As Ms Krashenko is still exploring composition I suspect there is still a sense of that quest for something new. Numerous composers have pondered this same question, experimenting with what is sound and what is music. Some have done so through magnetic tape, loops, sound generation and various effects. Others have explored the idea of music through new and innovative graphical scores. Regardless of the method, the concept was to attempt to extended the definition of music, to somehow redefine it for a modern world.
Olga Krashenko is one of these exploratory composers. You can listen to her piece (as I did) off of her Myspace page. It is interesting the way the voices weave together. The score does an excellent job instructing the vocalists with what they are to attempt - and I believe the recording is an excellent reproduction of the score. One of the problems with much of 20th century music exploration is the inability to decipher what the composer intended into actual audible sounds. For the most part she uses standard notation with extended technique notes to explain the effects desired. Somewhat like Ferneyhough, she asks the performers to do non-standard techniques, however Ms Krashenko doesn't take it all the way to New Complexity.
This sort of exploration is necessary for the creation of new music. We would not have such an in-depth understanding of minimalism if it had not been for the early experiments of Steve Reich and Terry Riley. Many of the modern sound recording devices used today owe their existence to people like Luc Ferrari and Luigi Nono. These are greats in the field of music - even if I don't tend to like much of what they accomplished personally. We, as musicians/composers/listeners, owe them our modern sonic world for everything from Pop to modern classical has been shaped by what they have done. Olga Krashenko appears to be headed down this same road.
I made the comment that I don't tend to like much of what these composers did in terms of music and I should clarify. I like some of Steve Reich's early works. His later works, particularly his last piece which won a Grammy, are absolutely amazing! He has moved beyond his days of pure sonic exploration and into a world of music. While I understand the importance of his early work, it is his later music that I most admire.
In terms of Olga Krashenko I admire what she has done. It is well crafted and worthy of all the acclaim she has been awarded. However, it is not a piece of music I would specifically choose to listen to in my CD player, or would not enjoy a concert of like pieces. Isolated, it is a strong exploration as to what's possible.
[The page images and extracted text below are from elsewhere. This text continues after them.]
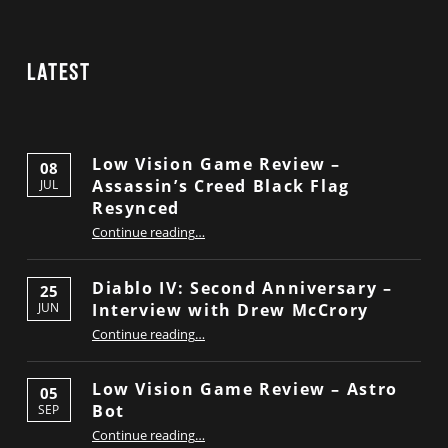
Latest
Low Vision Game Review –
08
Assassin’s Creed Black Flag
JUL
Resynced
“Low Vision Game Review – Assassin’s Creed Black Flag Resynced”
Continue reading
…
Diablo IV: Second Anniversary –
25
Interview with Drew McCrory
JUN
“Diablo IV: Second Anniversary – Interview with Drew McCrory”
Continue reading
…
Low Vision Game Review – Astro
05
Bot
SEP
“Low Vision Game Review – Astro Bot”
Continue reading
…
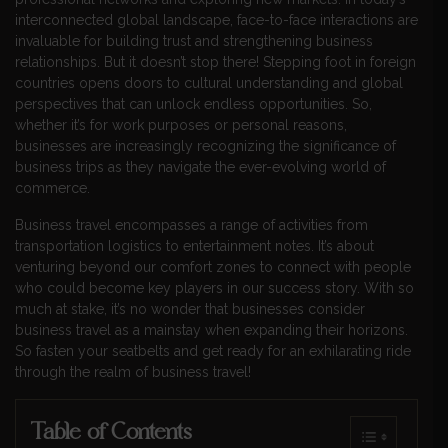
interconnected global landscape, face-to-face interactions are
invaluable for building trust and strengthening business
relationships. But it doesn’t stop there! Stepping foot in foreign
countries opens doors to cultural understanding and global
perspectives that can unlock endless opportunities. So,
whether it’s for work purposes or personal reasons,
businesses are increasingly recognizing the significance of
business trips as they navigate the ever-evolving world of
commerce.
Business travel encompasses a range of activities from
transportation logistics to entertainment notes. It’s about
venturing beyond our comfort zones to connect with people
who could become key players in our success story. With so
much at stake, it’s no wonder that businesses consider
business travel as a mainstay when expanding their horizons.
So fasten your seatbelts and get ready for an exhilarating ride
through the realm of business travel!
Table of Contents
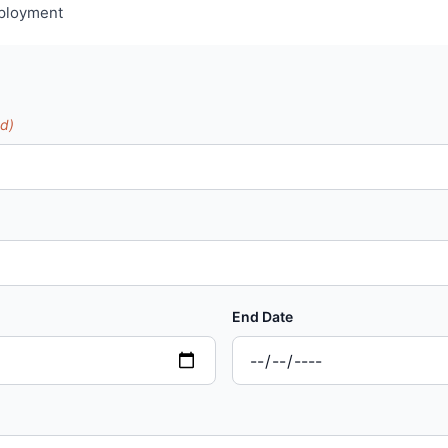
mployment
ed)
End Date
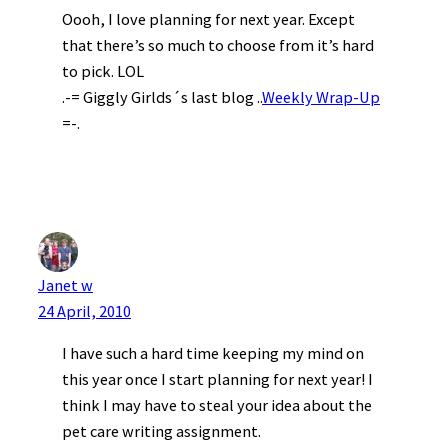
Oooh, I love planning for next year. Except
that there’s so much to choose from it’s hard
to pick. LOL
.-= Giggly Girlds´s last blog ..
Weekly Wrap-Up
=-.
Janet w
24 April, 2010
I have such a hard time keeping my mind on
this year once I start planning for next year! I
think I may have to steal your idea about the
pet care writing assignment.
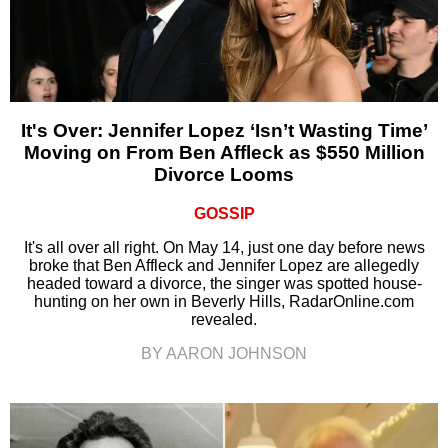
It's Over: Jennifer Lopez ‘Isn’t Wasting Time’
Moving on From Ben Affleck as $550 Million
Divorce Looms
GOSSIP
It's all over all right. On May 14, just one day before news
broke that Ben Affleck and Jennifer Lopez are allegedly
headed toward a divorce, the singer was spotted house-
hunting on her own in Beverly Hills, RadarOnline.com
revealed.
BY AARON JOHNSON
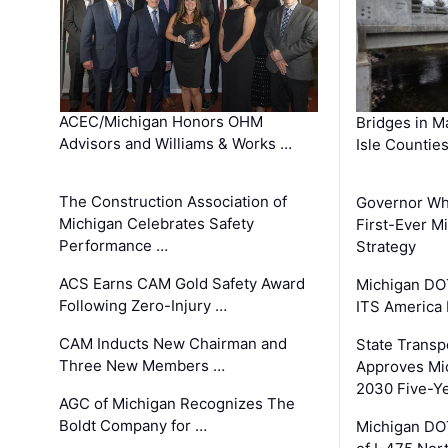
ACEC/Michigan Honors OHM
Bridges in M
Advisors and Williams & Works …
Isle Countie
The Construction Association of
Governor Whi
Michigan Celebrates Safety
First-Ever M
Performance …
Strategy
ACS Earns CAM Gold Safety Award
Michigan DOT
Following Zero-Injury …
ITS America
CAM Inducts New Chairman and
State Transp
Three New Members …
Approves Mi
2030 Five-Y
AGC of Michigan Recognizes The
Boldt Company for …
Michigan DO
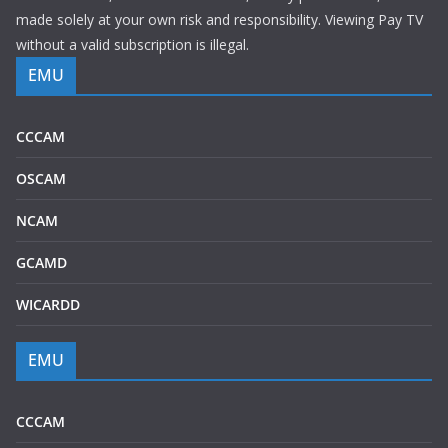
made solely at your own risk and responsibility. Viewing Pay TV
without a valid subscription is illegal.
EMU
CCCAM
OSCAM
NCAM
GCAMD
WICARDD
EMU
CCCAM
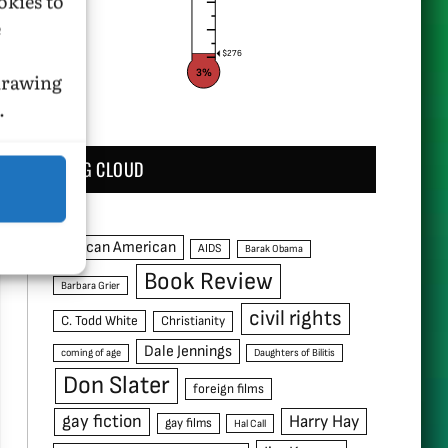
okies to
e
$276
3%
hdrawing
.
TAG CLOUD
African American
AIDS
Barak Obama
Book Review
Barbara Grier
civil rights
C. Todd White
Christianity
Dale Jennings
coming of age
Daughters of Bilitis
Don Slater
foreign films
gay fiction
Harry Hay
gay films
Hal Call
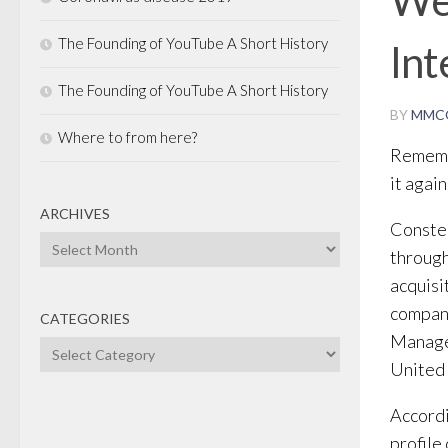
The Founding of YouTube A Short History
In
The Founding of YouTube A Short History
BY
MMC
Where to from here?
Remembe
it again
ARCHIVES
Constel
Archives
through
acquisi
compani
CATEGORIES
Manage
Categories
United 
Accordi
profile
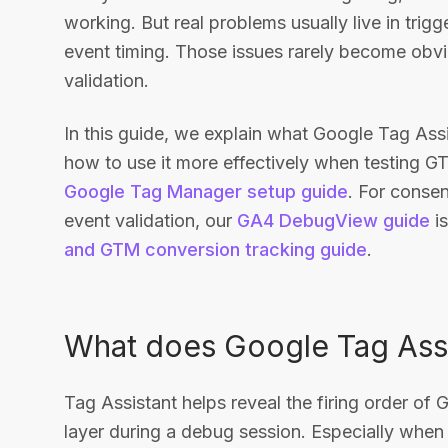
working. But real problems usually live in trigg
event timing. Those issues rarely become obv
validation.
In this guide, we explain what Google Tag Assi
how to use it more effectively when testing G
Google Tag Manager setup guide
. For conse
event validation, our
GA4 DebugView guide
is
and GTM conversion tracking guide
.
What does Google Tag Assi
Tag Assistant helps reveal the firing order of 
layer during a debug session. Especially when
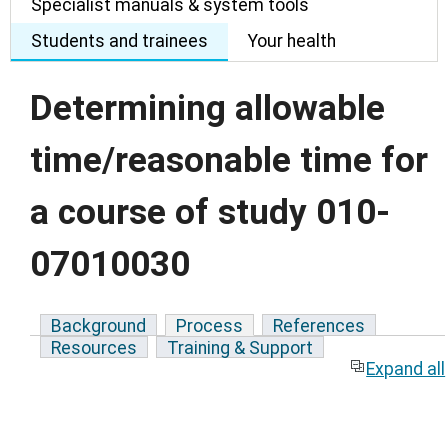
Specialist manuals & system tools
Students and trainees
Your health
Determining allowable
time/reasonable time for
a course of study 010-
07010030
Background
Process
References
Resources
Training & Support
Expand all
For me, I guess I'm waiting for what's next - when does her music become less intellectual and more enjoyable and what shape will it hold?
Olga Krashenko studied at Music School earning the honor of "Young talents of Russia". From 1999 to 2003 her studies took her to the theoretical department of the Kaliningrad Music Colledge where she worked with the Kaliningrad Symphonic Orchestra recording her first symphony. She then she studied at the Saint-Petersburg Conservatoire taking part in several concerts and festivals including the "Time of music: fin de siecle" and the First International Festival of Arts "Destruction and creation", Chernyahovsk, 2007. She has taken extensive courses in Experimental and Acoustic Art with live electronics and magnetic tape, and the Stockhausen Summer Courses in Venice. In January 2009, she was composer in residence at the Studio Varese in Paris where she composed her work "Ge" for flute and electronics. This year she is studying composition and orchestral direction with Paul Mefano privately, Patrice Fouillaud and Teresa Ida Blotta at the Conservatoire de Villeneuve le Roi, and Edith Lejet at the Ecole Normale de Musique, while at the same time being composer in residency with the CLSI computer ensemble.